Anyone who has given birth to a baby in a hospital setting will probably be familiar with a test that is administered to newborn babies. It is called the Apgar test. It’s one of the most important things developments that helps to identify serious health issues in newborn babies so physicians can take immediate actions to prevent series problems from developing. The name of the person who created the test is Dr. Virginia Apgar. She has made significant contributions to the medical establishment and she changed newborn health for the better. Here is why she is so important.
The development of the Apgar score
Dr. Apgar developed the Apgar score in 1952. While it happens to be her last name as well, it is also an acronym for five crucial domains which are critical indicators of a newborn child’s physical health. The acronym APGAR stands for Appearance, Pulse, Grimace, Activity and the last is Respiration. Physicians and nurses use the Apgar score to physically observe babies using a scale that is rated from 0 to 2. The score of 2 is the best and 0 is the worst. This is done immediately after the baby is born at minute 1 and then again at 5 minutes. Here is how it is done
The baby is visually observed with a score of the physical appearance. Healthcare workers look at the color of the skin all over the body. In some cases, the color is the normal pink all over the body and this is a 2. The score goes down if the baby has a normal color with a bluish hue on the feet. When the body of the baby is a pale color or worse yet, a Blue-gray color, the score is a zero indicating that the appearance is not normal. This signals immediate health problems which must be addressed.

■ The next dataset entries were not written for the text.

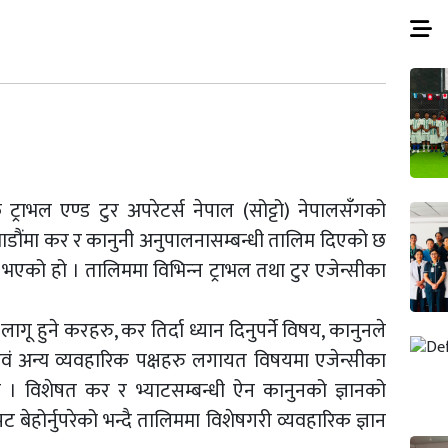
ट्राभल एण्ड टुर अपरेटर्स नेपाल (सोट्टो) नेपालसँगको
माडौंमा कर र कानुनी अनुपालनासम्बन्धी तालिम दिएको छ
 भएको हो । तालिममा विभिन्‍न ट्राभल तथा टुर एजेन्सीका
 लागू हुने करहरु, कर तिर्दा ध्यान दिनुपर्ने विषय, कानुनले
ुनी एवं अन्य व्यवहारिक पक्षहरु लगायत विषयमा एजेन्सीका
छ । विशेषत कर र भ्याटसम्बन्धी ऐन कानुनको ज्ञानको
बेहोर्नुपरेको भन्दै तालिममा विशेषगरी व्यवहारिक ज्ञान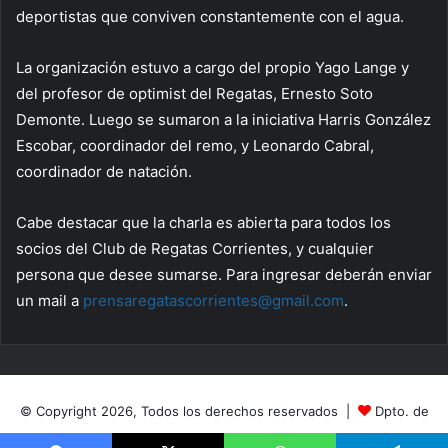
deportistas que conviven constantemente con el agua.
La organización estuvo a cargo del propio Yago Lange y
del profesor de optimist del Regatas, Ernesto Soto
Demonte. Luego se sumaron a la iniciativa Harris González
Escobar, coordinador del remo, y Leonardo Cabral,
coordinador de natación.
Cabe destacar que la charla es abierta para todos los
socios del Club de Regatas Corrientes, y cualquier
persona que desee sumarse. Para ingresar deberán enviar
un mail a
prensaregatascorrientes@gmail.com
.
© Copyright 2026, Todos los derechos reservados |
Dpto. de
Prensa
|
Club de Regatas Corrientes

The baby’s heart rate is also monitored and a normal rate is about 100 beats per minute, anything below is a score of 1 and a zero is assessed with no heartbeat.
This is a normal reaction called reflex irritability in which the baby cries with stimulation, coughs, sneezes and pulls away. This results in a score of 2. If there is only facial movement only the score is 1 and no response to physical stimulation is a score of zero.
This deals with muscle tone. If the baby shows a spontaneous movement of the arms with a flexing of the legs, the score is 2. Little movement is a 1 and no movement is a zero.
This is the breathing rate and the effort that the baby makes. If the baby is breathing at the normal effort and rate the score is a 2. If there are irregular or slow breathing and a weak cry, the score is one and if there is no breathing taking place the score is a zero. Lower Apgar scores are usually assessed with babies delivered by C-section. The highest possible score is a ten and the lowest is a zero. Every baby undergoes the Apgar test shortly after birth.
The benefits of the Apgar score for newborns
This test identifies any potential health issues in newborns immediately after birth. If the Apgar score is low, the test may be repeated more often. Some physicians repeat in at ten minutes also to see if the child improves within an extra five minutes, under some conditions. The test is useful in showing problems when they are in their early stages and it has become a standardized method for ensuring that babies are in good health right after they are born. Many problems have been identified and addressed in low Apgar score babies and many of them go on to live healthy and happy lives with no adverse after-effects. Prior to Dr. Virgina Apgar’s creation of the test, there was little on this scale that was done to perform a thorough investigation of the health of newborn babies. Infant survival rates were lower prior to the implementation of the Apgar test.
In addition to giving us all the gift of the Apgar score, Dr. Virginia Apgar pioneered a new road for women to enter into the medical profession. Prior to her work, there were very few women who became fully credentialed physicians and most of the doctors were males. She showed the world that women have their place in the medical profession as doctors as well as medical instructors.